Success Through Stillness: Meditation Made Simple by Simmons Russell

Author:Simmons, Russell [Simmons, Russell]
Language: eng
Format: epub
Publisher: Penguin Group US
Published: 2014-03-04T00:00:00+00:00


CHAPTER 11

FINDING YOUR FOCUS

As you’ve already seen, there are a lot of reasons to meditate. But whenever I’m trying to give someone who’s on the fence about meditation a very practical reason to do it, I usually tell them this: “Meditation is going to let you accomplish twice as much while only putting in half the effort.”

Think about that.

Imagine if day in and day out you were able to be twice as productive as your coworkers. If every day you read twice as many reports as the guy in the cubicle next to you, taught twice as much material as the other teachers, or washed twice as many dishes as the other guys in your kitchen. How long would it be before you got promoted in that office, in that school, or in that restaurant? Not long at all. I can tell you that if someone in my office suddenly started doing twice as much work in half the normal time, I would notice that transformation.

And reward it too.

So if being more focused and productive is something that sounds attractive to you, then consider the studies that have proved people who meditate are able to hold their attention on tasks much longer than those who don’t.

For instance, recently the University of California–Santa Barbara conducted a study on how meditation affects test-taking ability, which requires tremendous focus. In the study, a group of college students were asked to take the GRE (Graduate Record Examination). Then the students were split into two groups; one group took an intensive meditation class, the other an intensive class on nutrition.

After two weeks of class, each group was asked to take the GRE again. The group that studied nutrition didn’t show any improvement, but the group that had meditated saw their average GRE verbal score go from 460 to 520. The meditation group also showed improvement on tests they were given on memory and focus.

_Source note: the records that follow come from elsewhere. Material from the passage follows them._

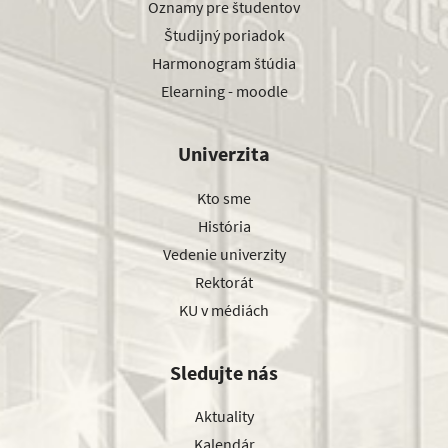
Oznamy pre študentov
Študijný poriadok
Harmonogram štúdia
Elearning - moodle
Univerzita
Kto sme
História
Vedenie univerzity
Rektorát
KU v médiách
Sledujte nás
Aktuality
Kalendár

If you’ve ever studied for the GRE or the SAT, then you know jumping up sixty points is a big deal. The kind of improvement that people often spend thousands of dollars on tutoring or classes to hopefully achieve.

Similarly, researchers from George Mason University and the University of Illinois recently conducted a study to find out if meditation could help college students increase their focus and retain more information from their lectures. The researchers found that students who meditated before their lecture scored better on a quiz that followed the lecture than those who didn’t. “Data from this study suggest that meditation may help students who might have trouble paying attention or focusing,” said one of the researchers, Professor Robert Youmans of George Mason.

Another study, entitled “Intensive Meditation Training Improves Perceptual Discrimination and Sustained Attention,” was also recently published in Psychological Science and described similar findings. In this study, researchers tested two groups—one that had been taught meditation, one that hadn’t—on their ability to focus on a task that required them to distinguish small differences between things they saw. Not surprisingly, the group that meditated scored much better on the tests.